Areas of e-health, m-health, telemedicine, etc can be undertaken only subject to techno legal compliances. Presently the healthcare industry and healthcare entrepreneurs of India are acting more on the side of violation than compliances. Even the m-health service providers in India are violating Indian laws.

It must be understood well that the legal risks for developer and owners of healthcare websites cannot be ignored. Further, mobile medical devices and handsets and their respective applications must also be in strict conformity with Indian laws. Medical device makers, software providers and medical fraternity of India must also keep in mind the encryption laws of India and cloud computing related compliances of India.

Although we have no law on the lines of United State’s Health Insurance Portability and Accountability Act of 1996 yet there are numerous statutory provisions that must be complied with. These include privacy law compliances, data protection requirements (PDF), cloud computing compliances, encryption related compliances, cyber law due diligence (PDF), etc.

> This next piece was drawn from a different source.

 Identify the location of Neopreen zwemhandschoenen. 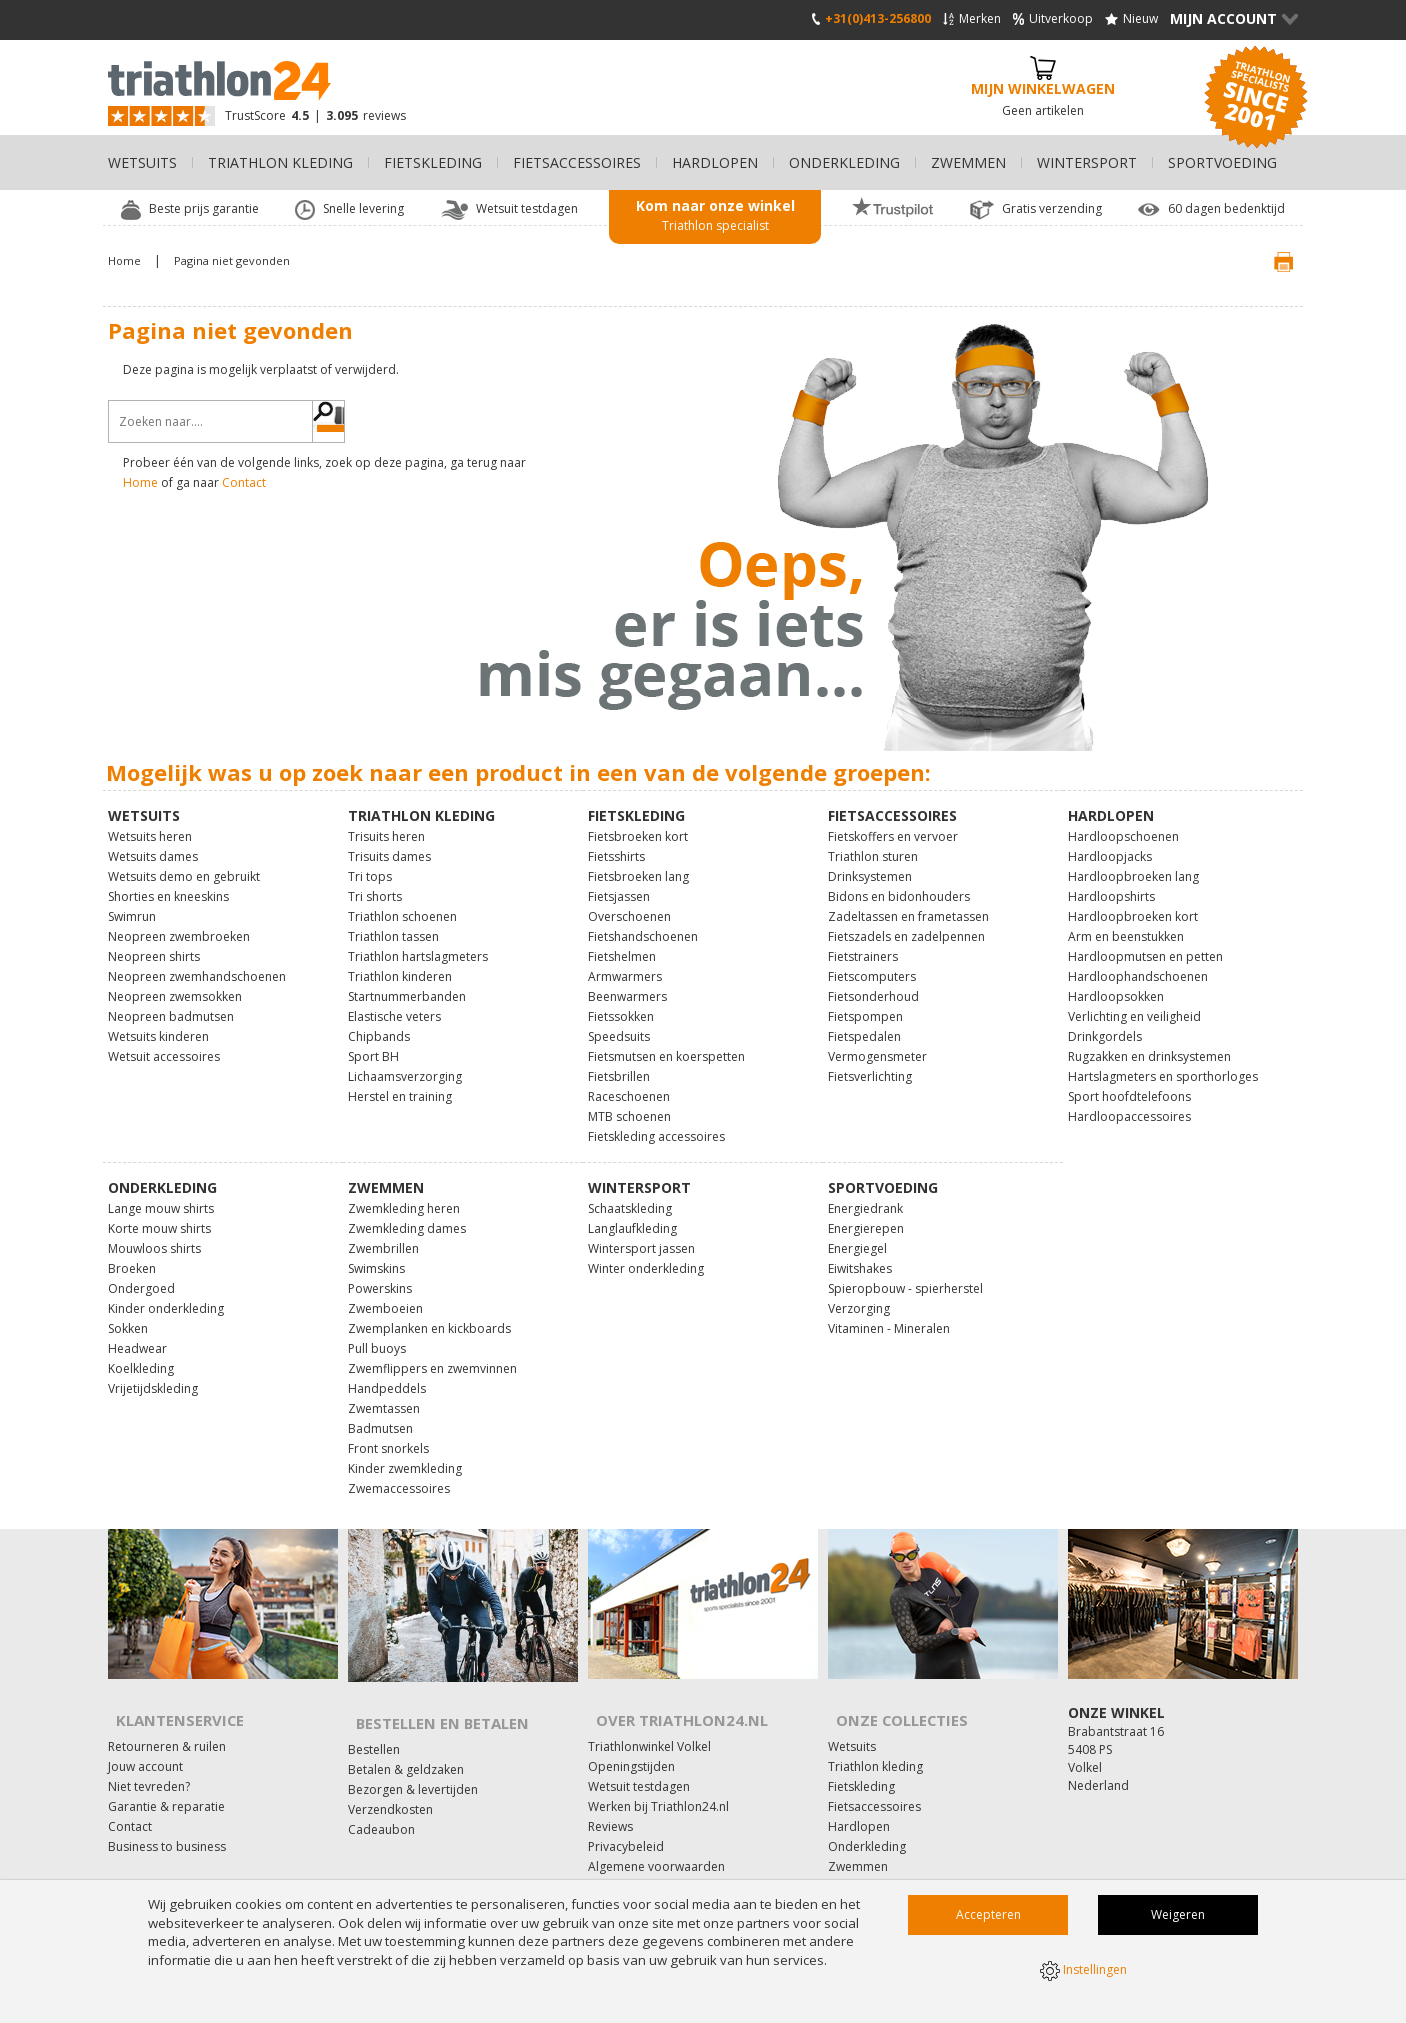 (197, 963).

Some background work has already been undertaken by Indian Government in this direction. The Recommendations on Electronic Medical Records Standards in India (PDF) (April 2013) have been issued. Similarly, Electronic Health Record (EHR) Standards for India were also released in August 2013 and approved by the Ministry of Health and Family Welfare, Government of India.  However, their implementation is still missing and they are not full fledged legal frameworks. We need to formulate dedicated techno legal frameworks regarding areas like e-health, telemedicine, etc.

Recently the AIIMS Bhubaneswar decided to launch electronic health card. Some other hospitals are already using telemedicine facilities. However, whether they are complying with techno legal requirements is still to be seen. Further, there is no transparency and accountability of such hospitals and clinics in the absence of a regulatory authority and appropriate law in this regard.

Now it has been reported that the Ministry of Health and Family Welfare is mulling to set up a central authority or agency to check compliance of standards in EHR ecosystem after due consultation with various stakeholders across the spectrum. According to health and family welfare secretary, Mr. Lov Verma “Ministry intends to set up a mechanism to monitor and evaluate implementation of and adherence to EHR standards and guidelines by various healthcare practitioners and vendors, thus we need to have an e-health authority which will be the regulator and which will see that EHR standards are being adhered to”. The Health and Family Welfare Ministry is also in the process of standardizing codification for health procedures in India and framing metadata and data standards (MDDS) for health sector, informed the secretary.

“MDDS will facilitate interoperability of e-governance applications by providing a common data information model for various stakeholders in the health system – national and state, public and private, to begin sharing meaningful information with each other in a timely manner.”

He further informed that a detailed project report (DPR) of a mission mode project (MMP) for application of information and communication technology (ICT) in health sector is also being prepared and the same will be submitted very shortly.

Prevalence of paper based record keeping system, inaccessibility of healthcare information to citizens and patients, absence of effective and transparent grievance redressal system, absence of e-referral system, data duplication due to issues in data collection and reporting, shortage of doctors and other healthcare specialists, lack of timely and inaccurate information and analytics tools for decision making together with improper utilization of existing technology in healthcare are certain major challenges being faced in India vis-à-vis health and IT, further highlighted the secretary.